Soros Calls $10 Billion Steinmetz Mine Suit a ‘Frivolous’ Stunt

  • Suit designed to deflect attention from legal problems: Soros
  • Steinmetz claims Soros was driven by ‘animus’ towards Israel

George Soros hit back at allegations that he supported a defamation campaign that resulted in Israeli mining magnate Beny Steinmetz being stripped of rights to one of the world’s most lucrative mineral deposits.

Soros funded law firms, transparency groups, investigators and government officials in the West African nation of Guinea in a coordinated effort to ensure BSG Resources Ltd. lost the rights to the Simandou iron ore deposit in April 2014, BSGR said in a complaint filed Friday in Manhattan federal court. Companies controlled by Steinmetz allege the actions of the Soros-funded groups cost them at least $10 billion.

“The allegations in BSGR’s lawsuit are frivolous and entirely false,” Michael Vachon, a spokesman for Soros, said in an emailed statement. “The lawsuit is a desperate PR stunt meant to deflect attention from BSGR’s mounting legal problems across multiple jurisdictions.”

The complaint is serious, with “allegations covering multiple contraventions of the rule of law,” a BSGR spokesman said in response to Vachon’s comments. “BSGR is doing what is necessary in order to hold these parties accountable.”

In the complaint, BSGR alleges that Soros was driven by a grudge dating back to 1998 around a business in Russia and his alleged hostility towards Israel.

“To Soros, Steinmetz’s success, as well as his active, passionate promotion of Israeli life, business and culture are anathema," BSGR said in the complaint. “Soros is also well known for his long-standing animus toward the state of Israel.”

The complaint is the latest in a long line of legal proceedings that have arisen from ownership tussles for control of Simandou, which is estimated to require about $20 billion to develop a mine with enough ore to last for 100 years. Over the past two decades its mineral riches have attracted some of the world’s biggest mining companies and billionaire investors all eager to share in the spoils.

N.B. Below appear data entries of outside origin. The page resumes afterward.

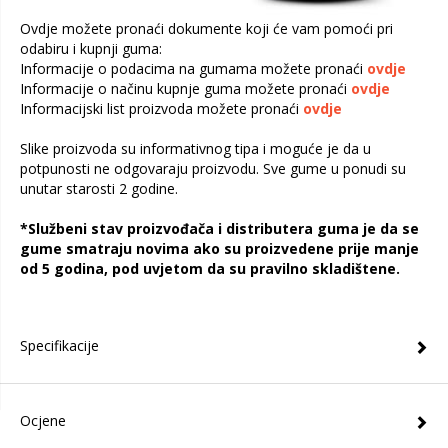
Ovdje možete pronaći dokumente koji će vam pomoći pri
odabiru i kupnji guma:
Informacije o podacima na gumama možete pronaći
ovdje
Informacije o načinu kupnje guma možete pronaći
ovdje
Informacijski list proizvoda možete pronaći
ovdje
Slike proizvoda su informativnog tipa i moguće je da u
potpunosti ne odgovaraju proizvodu. Sve gume u ponudi su
unutar starosti 2 godine.
*Službeni stav proizvođača i distributera guma je da se
gume smatraju novima ako su proizvedene prije manje
od 5 godina, pod uvjetom da su pravilno skladištene.
Specifikacije
Ocjene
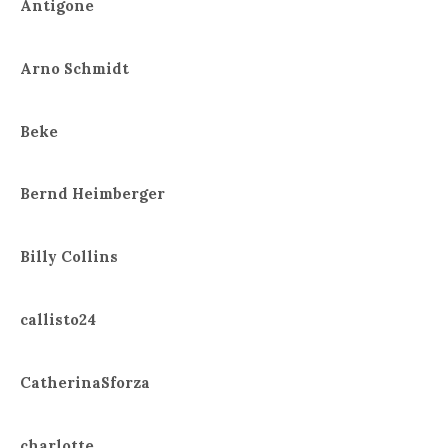
Antigone
Arno Schmidt
Beke
Bernd Heimberger
Billy Collins
callisto24
CatherinaSforza
charlotte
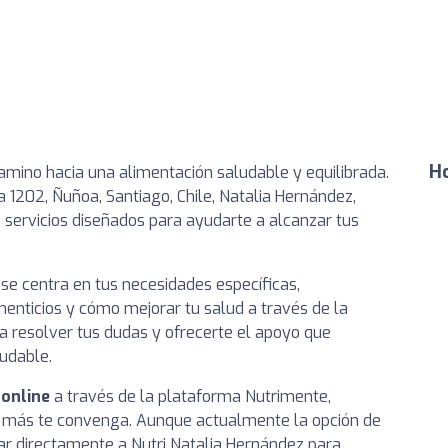
Ho
camino hacia una alimentación saludable y equilibrada.
a 1202, Ñuñoa, Santiago, Chile, Natalia Hernández,
de servicios diseñados para ayudarte a alcanzar tus
se centra en tus necesidades específicas,
menticios y cómo mejorar tu salud a través de la
ra resolver tus dudas y ofrecerte el apoyo que
ludable.
 online
a través de la plataforma Nutrimente,
más te convenga. Aunque actualmente la opción de
ar directamente a Nutri Natalia Hernández para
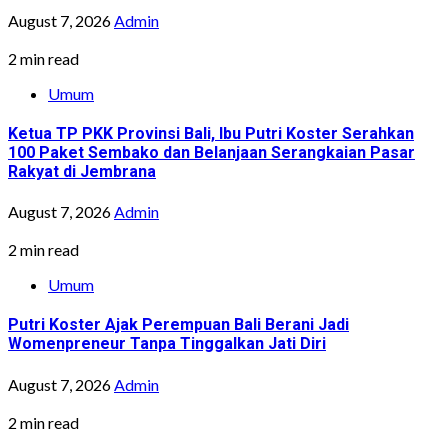
August 7, 2026
Admin
2 min read
Umum
Ketua TP PKK Provinsi Bali, Ibu Putri Koster Serahkan
100 Paket Sembako dan Belanjaan Serangkaian Pasar
Rakyat di Jembrana
August 7, 2026
Admin
2 min read
Umum
Putri Koster Ajak Perempuan Bali Berani Jadi
Womenpreneur Tanpa Tinggalkan Jati Diri
August 7, 2026
Admin
2 min read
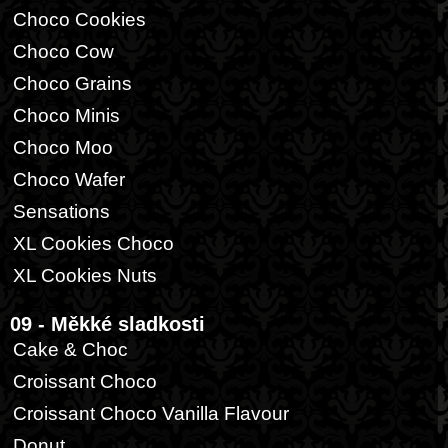
Choco Cookies
Choco Cow
Choco Grains
Choco Minis
Choco Moo
Choco Wafer
Sensations
XL Cookies Choco
XL Cookies Nuts
09 - Měkké sladkosti
Cake & Choc
Croissant Choco
Croissant Choco Vanilla Flavour
Donut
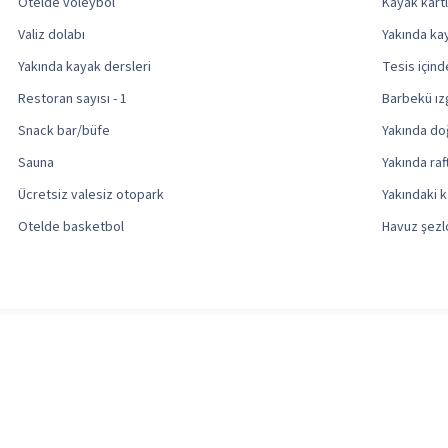
Otelde voleybol
Kayak kart
Valiz dolabı
Yakında ka
Yakında kayak dersleri
Tesis için
Restoran sayısı - 1
Barbekü ızg
Snack bar/büfe
Yakında doğ
Sauna
Yakında raf
Ücretsiz valesiz otopark
Yakındaki k
Otelde basketbol
Havuz şezl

Rio Tinto Group, the world’s second-biggest miner, sued Steinmetz, accusing him and BSGR of conspiring with Vale SA to steal the rights to the deposit. That lawsuit was thrown out in 2015 by a federal judge in New York.

BSGR lawyers demanded billions of dollars in damages from Rio Tinto in December after Rio announced that it had informed law enforcement agencies of a $10.5 million consultancy payment to a friend of Guinea’s president.

Steinmetz and BSGR originally lost their rights to Simandou because the Guinean government found that they obtained the permits after paying millions in bribes, including to Mamadie Toure, the fourth wife of Guinea’s former president.

The government’s decision was based on fabricated reports by Soros-funded companies, BSGR said in the complaint. Toure, who implicated BSGR and Steinmetz, received $50,000 from an adviser to President Alpha Conde and $80,000 from an "agent or affiliate of Soros," according to the complaint.

The case is BSG Resources (Guinea) Ltd. v. Soros, 17-cv-02726, U.S. District Court, Southern District of New York (Manhattan).